• Problem details:
Quote the lines of the data below verbatim, beginning at the line that contains "taxes incluses" and ending at the last line, both included, and excluding pictures.

(Dataset records begins)

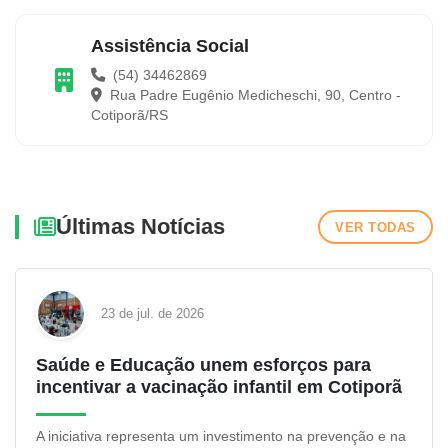
Assistência Social
(54) 34462869
Rua Padre Eugênio Medicheschi, 90, Centro -
Cotiporã/RS
Últimas Notícias
VER TODAS
23 de jul. de 2026
Saúde e Educação unem esforços para
incentivar a vacinação infantil em Cotiporã
A iniciativa representa um investimento na prevenção e na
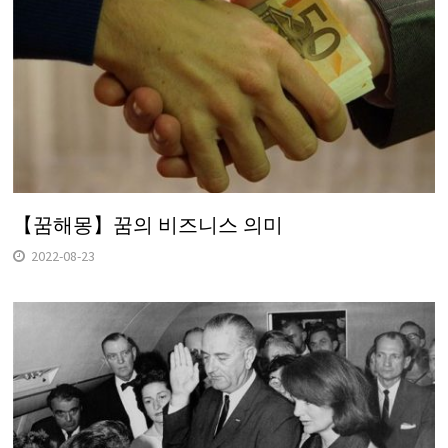
【꿈해몽】꿈의 비즈니스 의미
2022-08-23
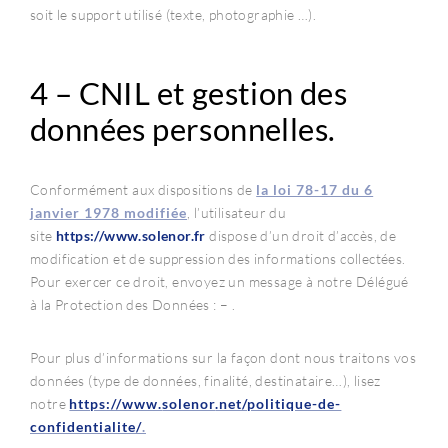
soit le support utilisé (texte, photographie …).
4 – CNIL et gestion des
données personnelles.
Conformément aux dispositions de
la loi 78-17 du 6
janvier 1978 modifiée
, l’utilisateur du
site
https://www.
solenor
.fr
dispose d’un droit d’accès, de
modification et de suppression des informations collectées.
Pour exercer ce droit, envoyez un message à notre Délégué
à la Protection des Données : – .
Pour plus d’informations sur la façon dont nous traitons vos
données (type de données, finalité, destinataire…), lisez
notre
https://www.
solenor
.net/politique-de-
confidentialite/
.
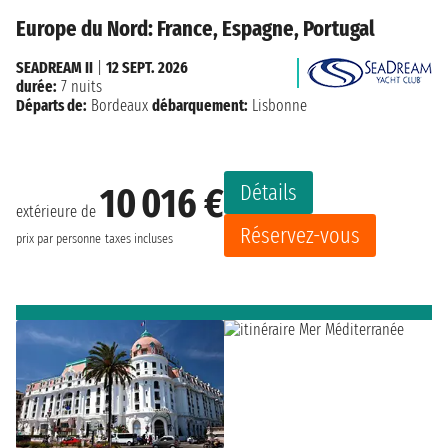
Europe du Nord: France, Espagne, Portugal
SEADREAM II
|
12 SEPT. 2026
durée:
7 nuits
Départs de:
Bordeaux
débarquement:
Lisbonne
Détails
10 016 €
extérieure de
Réservez-vous
prix par personne
taxes incluses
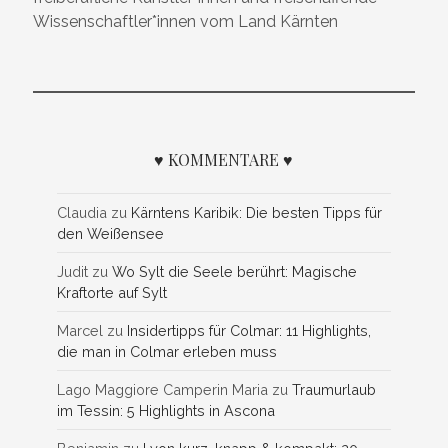
Wissenschaftler*innen vom Land Kärnten
♥ KOMMENTARE ♥
Claudia
zu
Kärntens Karibik: Die besten Tipps für
den Weißensee
Judit
zu
Wo Sylt die Seele berührt: Magische
Kraftorte auf Sylt
Marcel
zu
Insidertipps für Colmar: 11 Highlights,
die man in Colmar erleben muss
Lago Maggiore Camperin Maria
zu
Traumurlaub
im Tessin: 5 Highlights in Ascona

(Dataset records ends)

• Output below:
taxes incluses
Wissenschaftler*innen vom Land Kärnten
♥ KOMMENTARE ♥
Claudia
zu
Kärntens Karibik: Die besten Tipps für
den Weißensee
Judit
zu
Wo Sylt die Seele berührt: Magische
Kraftorte auf Sylt
Marcel
zu
Insidertipps für Colmar: 11 Highlights,
die man in Colmar erleben muss
Lago Maggiore Camperin Maria
zu
Traumurlaub
im Tessin: 5 Highlights in Ascona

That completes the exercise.